The requirement that voters demonstrate a degree of literacy was not itself new. The importance of literacy and education to the exercise of self-government was central to republican understandings of citizenship in the United States, as Matt Jacobsen has pointed out and, it was the northern states of Connecticut (1855) and Massachusetts (1857) that first stipulated that electors should be able to read the Constitution. Massachusetts also required that electors be able to write their names.
The 1890 Constitutional Convention of Mississippi marked a new departure, however, in the recommendation of an education test as a means to effect racial discrimination. The Supreme Court of Mississippi commented on the ways in which Blacks’ racial characteristics rendered them unfit to exercise the suffrage:
Within the field of permissible action under the limitations proposed by the Federal Constitution, the Convention swept the field of expedients to obstruct the exercise of suffrage by the Negro race. By reasons of its previous condition of servitude and dependency, this race had acquired or accentuated certain peculiarities of habit, temperament, and of character, which clearly distinguished it as a race from the whites.
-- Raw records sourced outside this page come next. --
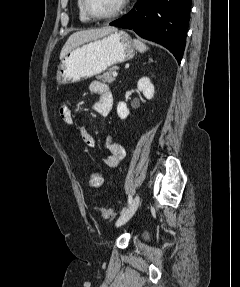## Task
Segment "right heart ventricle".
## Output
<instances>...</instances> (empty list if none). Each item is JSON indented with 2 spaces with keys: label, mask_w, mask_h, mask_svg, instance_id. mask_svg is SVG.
<instances>
[{
  "label": "right heart ventricle",
  "mask_w": 240,
  "mask_h": 287,
  "mask_svg": "<svg viewBox=\"0 0 240 287\" xmlns=\"http://www.w3.org/2000/svg\"><path fill=\"white\" fill-rule=\"evenodd\" d=\"M77 10H78L79 18L81 21H83V22L90 21V18L84 12L82 0H77Z\"/></svg>",
  "instance_id": "1"
}]
</instances>
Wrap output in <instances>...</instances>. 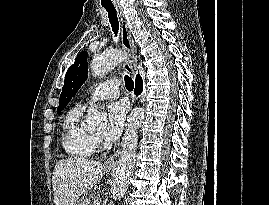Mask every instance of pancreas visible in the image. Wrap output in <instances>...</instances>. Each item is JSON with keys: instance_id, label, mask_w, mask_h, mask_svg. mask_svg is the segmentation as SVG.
I'll return each instance as SVG.
<instances>
[{"instance_id": "obj_1", "label": "pancreas", "mask_w": 269, "mask_h": 205, "mask_svg": "<svg viewBox=\"0 0 269 205\" xmlns=\"http://www.w3.org/2000/svg\"><path fill=\"white\" fill-rule=\"evenodd\" d=\"M90 198L93 200V203L91 205H99L100 204V198H98L94 194H91Z\"/></svg>"}]
</instances>
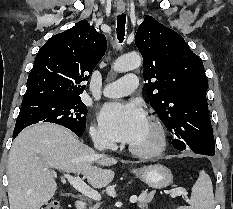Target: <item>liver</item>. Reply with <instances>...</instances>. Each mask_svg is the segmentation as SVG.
I'll list each match as a JSON object with an SVG mask.
<instances>
[{
    "label": "liver",
    "instance_id": "liver-1",
    "mask_svg": "<svg viewBox=\"0 0 233 209\" xmlns=\"http://www.w3.org/2000/svg\"><path fill=\"white\" fill-rule=\"evenodd\" d=\"M117 160L100 155L80 142L68 129L38 124L24 129L14 140L8 159L10 209H40L57 190L54 170L81 174L94 188L114 178L110 167Z\"/></svg>",
    "mask_w": 233,
    "mask_h": 209
}]
</instances>
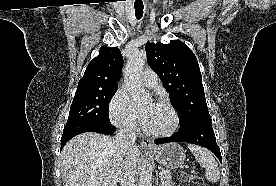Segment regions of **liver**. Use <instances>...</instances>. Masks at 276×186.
Returning a JSON list of instances; mask_svg holds the SVG:
<instances>
[{"label": "liver", "instance_id": "1", "mask_svg": "<svg viewBox=\"0 0 276 186\" xmlns=\"http://www.w3.org/2000/svg\"><path fill=\"white\" fill-rule=\"evenodd\" d=\"M130 157L137 162V146ZM122 162L123 156L111 137L94 132L79 134L60 155L63 186H117Z\"/></svg>", "mask_w": 276, "mask_h": 186}]
</instances>
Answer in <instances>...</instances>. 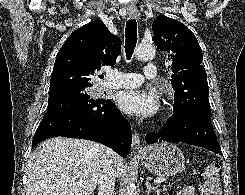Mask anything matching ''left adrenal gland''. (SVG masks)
I'll list each match as a JSON object with an SVG mask.
<instances>
[{
	"label": "left adrenal gland",
	"mask_w": 245,
	"mask_h": 195,
	"mask_svg": "<svg viewBox=\"0 0 245 195\" xmlns=\"http://www.w3.org/2000/svg\"><path fill=\"white\" fill-rule=\"evenodd\" d=\"M145 185H146V191H145V193H146L147 195H150V193H151L152 191H155V192L157 193V195H159L160 189L158 188V186H152V185L149 183L148 180H146Z\"/></svg>",
	"instance_id": "a2214340"
}]
</instances>
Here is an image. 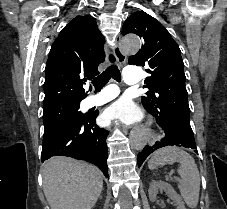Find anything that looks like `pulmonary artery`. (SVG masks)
I'll list each match as a JSON object with an SVG mask.
<instances>
[{
  "mask_svg": "<svg viewBox=\"0 0 227 209\" xmlns=\"http://www.w3.org/2000/svg\"><path fill=\"white\" fill-rule=\"evenodd\" d=\"M140 71L136 70V66H125L123 69V82L126 85L132 83H139ZM117 94V88H106V93H99L96 95H89L84 98L86 105L89 107L101 106L111 99H113Z\"/></svg>",
  "mask_w": 227,
  "mask_h": 209,
  "instance_id": "obj_1",
  "label": "pulmonary artery"
}]
</instances>
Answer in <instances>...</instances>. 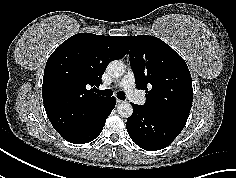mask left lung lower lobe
Returning <instances> with one entry per match:
<instances>
[{"label":"left lung lower lobe","instance_id":"obj_1","mask_svg":"<svg viewBox=\"0 0 236 178\" xmlns=\"http://www.w3.org/2000/svg\"><path fill=\"white\" fill-rule=\"evenodd\" d=\"M133 105V114L127 119L130 138L139 147L156 151L167 147L183 130L185 122L153 113L140 105Z\"/></svg>","mask_w":236,"mask_h":178}]
</instances>
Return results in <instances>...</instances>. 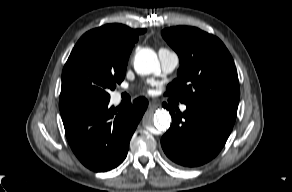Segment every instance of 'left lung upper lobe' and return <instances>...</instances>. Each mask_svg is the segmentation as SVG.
Returning a JSON list of instances; mask_svg holds the SVG:
<instances>
[{
    "label": "left lung upper lobe",
    "mask_w": 292,
    "mask_h": 192,
    "mask_svg": "<svg viewBox=\"0 0 292 192\" xmlns=\"http://www.w3.org/2000/svg\"><path fill=\"white\" fill-rule=\"evenodd\" d=\"M163 38L180 59L178 78L166 95L187 106L230 109L237 112L240 89L234 61L217 37L195 27L164 29Z\"/></svg>",
    "instance_id": "1"
}]
</instances>
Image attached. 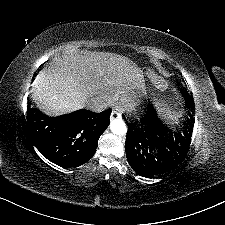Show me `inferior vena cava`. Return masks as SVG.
<instances>
[{
	"label": "inferior vena cava",
	"mask_w": 225,
	"mask_h": 225,
	"mask_svg": "<svg viewBox=\"0 0 225 225\" xmlns=\"http://www.w3.org/2000/svg\"><path fill=\"white\" fill-rule=\"evenodd\" d=\"M88 108L92 112L100 113L107 108V103L99 99H92L88 103Z\"/></svg>",
	"instance_id": "1"
}]
</instances>
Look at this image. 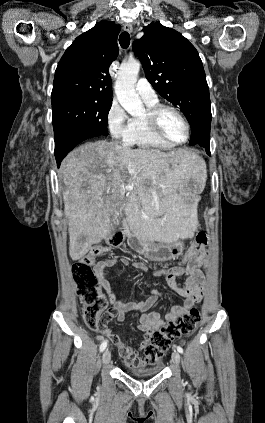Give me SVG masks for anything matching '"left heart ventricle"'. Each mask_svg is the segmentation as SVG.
<instances>
[{
    "label": "left heart ventricle",
    "instance_id": "left-heart-ventricle-1",
    "mask_svg": "<svg viewBox=\"0 0 265 423\" xmlns=\"http://www.w3.org/2000/svg\"><path fill=\"white\" fill-rule=\"evenodd\" d=\"M160 126L164 134L175 142H181L186 137V128L182 120L173 112L165 111L160 117Z\"/></svg>",
    "mask_w": 265,
    "mask_h": 423
}]
</instances>
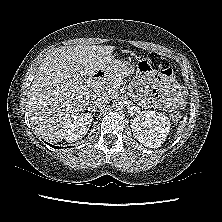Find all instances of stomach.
<instances>
[{
    "mask_svg": "<svg viewBox=\"0 0 222 222\" xmlns=\"http://www.w3.org/2000/svg\"><path fill=\"white\" fill-rule=\"evenodd\" d=\"M119 71L123 76H130L134 72V67L130 62L121 61Z\"/></svg>",
    "mask_w": 222,
    "mask_h": 222,
    "instance_id": "1",
    "label": "stomach"
}]
</instances>
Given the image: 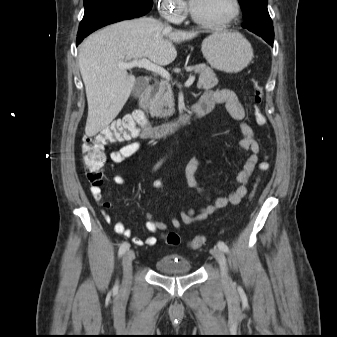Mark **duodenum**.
<instances>
[{"mask_svg":"<svg viewBox=\"0 0 337 337\" xmlns=\"http://www.w3.org/2000/svg\"><path fill=\"white\" fill-rule=\"evenodd\" d=\"M149 108L150 83L148 81L147 85L141 91V94L138 98V108L132 116L138 127V135L144 139L162 138L176 130L183 128L211 110L209 105H204L201 102H198L192 105L181 116L163 124L152 125L150 124L147 117V111Z\"/></svg>","mask_w":337,"mask_h":337,"instance_id":"410a0bca","label":"duodenum"}]
</instances>
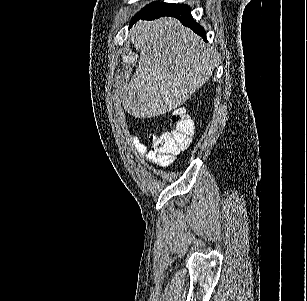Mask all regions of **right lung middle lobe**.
<instances>
[{"label":"right lung middle lobe","instance_id":"right-lung-middle-lobe-1","mask_svg":"<svg viewBox=\"0 0 307 301\" xmlns=\"http://www.w3.org/2000/svg\"><path fill=\"white\" fill-rule=\"evenodd\" d=\"M159 2H152L150 4H148L146 7H144L140 12H138L134 18L132 19L131 21V24L130 26L143 14L145 13L146 11H148L149 9H151L153 6H155L156 4H158Z\"/></svg>","mask_w":307,"mask_h":301}]
</instances>
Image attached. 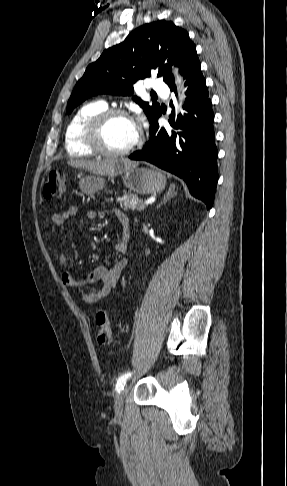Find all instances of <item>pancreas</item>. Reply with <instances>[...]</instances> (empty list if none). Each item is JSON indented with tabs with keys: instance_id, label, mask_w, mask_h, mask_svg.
<instances>
[{
	"instance_id": "cf45deb5",
	"label": "pancreas",
	"mask_w": 287,
	"mask_h": 486,
	"mask_svg": "<svg viewBox=\"0 0 287 486\" xmlns=\"http://www.w3.org/2000/svg\"><path fill=\"white\" fill-rule=\"evenodd\" d=\"M117 202L120 203L124 210H137L142 211L145 207H142L141 200L133 194H124L122 197H116Z\"/></svg>"
}]
</instances>
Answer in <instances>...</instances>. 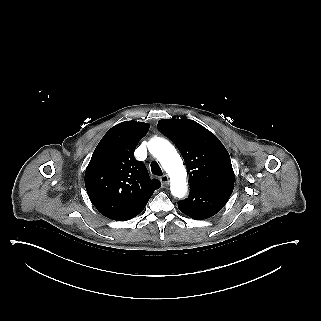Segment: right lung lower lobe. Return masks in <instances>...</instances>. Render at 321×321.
Instances as JSON below:
<instances>
[{
	"label": "right lung lower lobe",
	"instance_id": "98d812e1",
	"mask_svg": "<svg viewBox=\"0 0 321 321\" xmlns=\"http://www.w3.org/2000/svg\"><path fill=\"white\" fill-rule=\"evenodd\" d=\"M147 204V203H146ZM145 204V205H146ZM145 205L142 206L141 208L137 209L136 211H134L133 213L129 214L128 216L118 220V221H126V220H129V219H132L133 217L137 216L139 213H141L143 211V209L145 208Z\"/></svg>",
	"mask_w": 321,
	"mask_h": 321
}]
</instances>
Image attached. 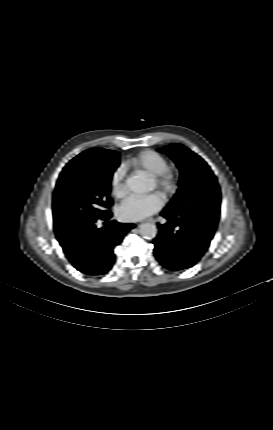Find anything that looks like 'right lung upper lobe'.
Listing matches in <instances>:
<instances>
[{"label": "right lung upper lobe", "mask_w": 273, "mask_h": 430, "mask_svg": "<svg viewBox=\"0 0 273 430\" xmlns=\"http://www.w3.org/2000/svg\"><path fill=\"white\" fill-rule=\"evenodd\" d=\"M85 153L91 154V155H99V156H103V157H114V156H117L119 154L116 151L106 150V149H102V148L89 149V150L85 151Z\"/></svg>", "instance_id": "cb5924a9"}]
</instances>
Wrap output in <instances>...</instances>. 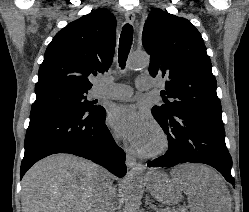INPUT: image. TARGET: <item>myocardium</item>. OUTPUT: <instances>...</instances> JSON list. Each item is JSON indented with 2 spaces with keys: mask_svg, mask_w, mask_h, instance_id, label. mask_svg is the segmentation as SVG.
I'll return each instance as SVG.
<instances>
[{
  "mask_svg": "<svg viewBox=\"0 0 249 212\" xmlns=\"http://www.w3.org/2000/svg\"><path fill=\"white\" fill-rule=\"evenodd\" d=\"M151 127L158 136L159 142L158 145L151 150H141L140 155L146 158H154L164 155L170 147V138L167 134V131L159 124L157 121H152L149 123Z\"/></svg>",
  "mask_w": 249,
  "mask_h": 212,
  "instance_id": "myocardium-1",
  "label": "myocardium"
}]
</instances>
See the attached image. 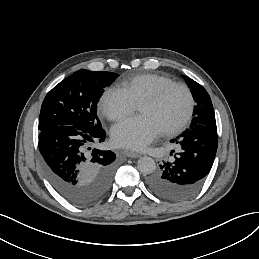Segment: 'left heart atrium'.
I'll return each mask as SVG.
<instances>
[{"instance_id":"left-heart-atrium-1","label":"left heart atrium","mask_w":259,"mask_h":259,"mask_svg":"<svg viewBox=\"0 0 259 259\" xmlns=\"http://www.w3.org/2000/svg\"><path fill=\"white\" fill-rule=\"evenodd\" d=\"M161 129L148 117L124 119L112 127V141L117 146L144 149L161 134Z\"/></svg>"}]
</instances>
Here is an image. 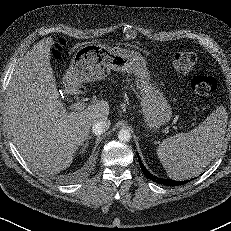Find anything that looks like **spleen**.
<instances>
[{
  "instance_id": "1",
  "label": "spleen",
  "mask_w": 231,
  "mask_h": 231,
  "mask_svg": "<svg viewBox=\"0 0 231 231\" xmlns=\"http://www.w3.org/2000/svg\"><path fill=\"white\" fill-rule=\"evenodd\" d=\"M227 118L226 108L219 106L190 132L163 140L157 154L170 178L185 180L203 172L223 146Z\"/></svg>"
}]
</instances>
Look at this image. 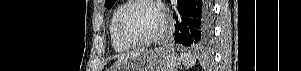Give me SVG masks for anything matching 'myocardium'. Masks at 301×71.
Here are the masks:
<instances>
[{"label":"myocardium","instance_id":"obj_1","mask_svg":"<svg viewBox=\"0 0 301 71\" xmlns=\"http://www.w3.org/2000/svg\"><path fill=\"white\" fill-rule=\"evenodd\" d=\"M139 3H148L152 6H154L155 8L158 9V11L161 14V25L160 28L158 29V31L150 36L147 37L145 39H141V40H132L130 39L127 34L125 33L124 30V20H125V16L128 12V10ZM168 26V16L166 11L164 10V8L161 6V4L158 1H153V0H131L128 1L123 8L121 9L119 16H118V20H117V33L118 36L120 37V39L127 44L130 47H141V46H147L150 44H153L157 41H159L161 39V37L164 35L166 29Z\"/></svg>","mask_w":301,"mask_h":71}]
</instances>
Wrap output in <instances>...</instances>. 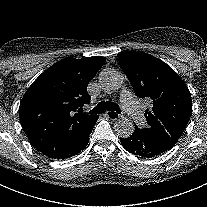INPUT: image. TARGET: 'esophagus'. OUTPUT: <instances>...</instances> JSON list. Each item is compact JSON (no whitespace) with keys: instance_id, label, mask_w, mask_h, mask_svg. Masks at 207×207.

Although not ostensibly discriminatory, the educational test permitted race distinctions in several ways, as Gilbert Stephenson observed in his 1910 study of Race Distinctions in American Law :
In the first place, registration officers may give a difficult passage of the Constitution to a Negro, and a very easy passage to a white person, or vice versa. He may permit a halting reading by one and require fluent reading by the other. He may let illegible scratching on paper suffice for the signature of one and require of the other a legible handwriting. But race discriminations in such cases rest with the officers; they do not have their basis in the law itself.
Other southern states followed suit: South Carolina in 1895, Louisiana in 1898, North Carolina in 1900, Alabama in 1901, Virginia in 1901, and Georgia in 1908. The legislation had the desired effect, as Stephenson reported:
In one county in Mississippi, with a population of about 8,000 whites and 11,700 Negroes in 1900, there were only twenty-five or thirty qualified Negro voters in 1908, the rest being disqualified, it is said, on the educational test. In another county, with 30,000 Negroes, only about 175 were registered voters ... As a general rule, taking the country at large, about one person in five is a male of voting age. In Iowa four out of five possible voters have actually voted in the last four elections; in Georgia, a State of nearly the same population, the proportion is one to six ... These figures show that the ratio of actual voters to total population in the Southern States is astoundingly smaller than in other States.
In The American Commonwealth, Bryce observed that the strategy of racial exclusion in Mississippi had proven so effective, that it had recommended itself to ‘a British colony where the presence of a large coloured population has posed a problem not dissimilar to that we have been examining’. At his suggestion, the Cape Colony in South Africa followed the Mississippi precedent in its Franchise and Ballot Act of 1892, which for the first time applied an education test as well as a property test to further restrict the number of non-whites who could vote there.